Set down the final part of the listing, which starts at the line containing "melakukan transaksi internasional." and runs to the last line, exactly and completely.

----------------

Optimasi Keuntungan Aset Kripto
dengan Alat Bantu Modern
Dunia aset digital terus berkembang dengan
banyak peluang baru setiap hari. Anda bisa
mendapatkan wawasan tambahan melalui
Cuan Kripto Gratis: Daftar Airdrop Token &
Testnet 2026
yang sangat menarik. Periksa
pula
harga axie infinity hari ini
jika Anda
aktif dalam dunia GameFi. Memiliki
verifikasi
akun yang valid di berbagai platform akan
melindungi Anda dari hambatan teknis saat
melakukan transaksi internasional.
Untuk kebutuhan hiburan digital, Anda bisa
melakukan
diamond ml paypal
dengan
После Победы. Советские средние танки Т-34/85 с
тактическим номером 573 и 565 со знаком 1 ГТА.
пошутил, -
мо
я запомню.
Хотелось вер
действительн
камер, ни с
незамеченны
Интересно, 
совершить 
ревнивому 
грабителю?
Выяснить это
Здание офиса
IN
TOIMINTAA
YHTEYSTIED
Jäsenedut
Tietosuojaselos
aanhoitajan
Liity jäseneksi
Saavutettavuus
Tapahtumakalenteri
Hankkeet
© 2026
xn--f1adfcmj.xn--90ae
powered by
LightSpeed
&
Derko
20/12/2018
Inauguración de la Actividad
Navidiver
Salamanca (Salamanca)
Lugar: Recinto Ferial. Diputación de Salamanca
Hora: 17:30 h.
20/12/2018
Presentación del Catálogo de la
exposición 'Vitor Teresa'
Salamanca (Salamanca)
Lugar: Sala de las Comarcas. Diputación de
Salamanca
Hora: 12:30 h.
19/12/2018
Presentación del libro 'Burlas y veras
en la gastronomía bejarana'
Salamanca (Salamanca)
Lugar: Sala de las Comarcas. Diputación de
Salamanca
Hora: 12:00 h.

----------------

TASK OUTPUT ▸
melakukan transaksi internasional.
Untuk kebutuhan hiburan digital, Anda bisa
melakukan
diamond ml paypal
dengan
После Победы. Советские средние танки Т-34/85 с
тактическим номером 573 и 565 со знаком 1 ГТА.
пошутил, -
мо
я запомню.
Хотелось вер
действительн
камер, ни с
незамеченны
Интересно, 
совершить 
ревнивому 
грабителю?
Выяснить это
Здание офиса
IN
TOIMINTAA
YHTEYSTIED
Jäsenedut
Tietosuojaselos
aanhoitajan
Liity jäseneksi
Saavutettavuus
Tapahtumakalenteri
Hankkeet
© 2026
xn--f1adfcmj.xn--90ae
powered by
LightSpeed
&
Derko
20/12/2018
Inauguración de la Actividad
Navidiver
Salamanca (Salamanca)
Lugar: Recinto Ferial. Diputación de Salamanca
Hora: 17:30 h.
20/12/2018
Presentación del Catálogo de la
exposición 'Vitor Teresa'
Salamanca (Salamanca)
Lugar: Sala de las Comarcas. Diputación de
Salamanca
Hora: 12:30 h.
19/12/2018
Presentación del libro 'Burlas y veras
en la gastronomía bejarana'
Salamanca (Salamanca)
Lugar: Sala de las Comarcas. Diputación de
Salamanca
Hora: 12:00 h.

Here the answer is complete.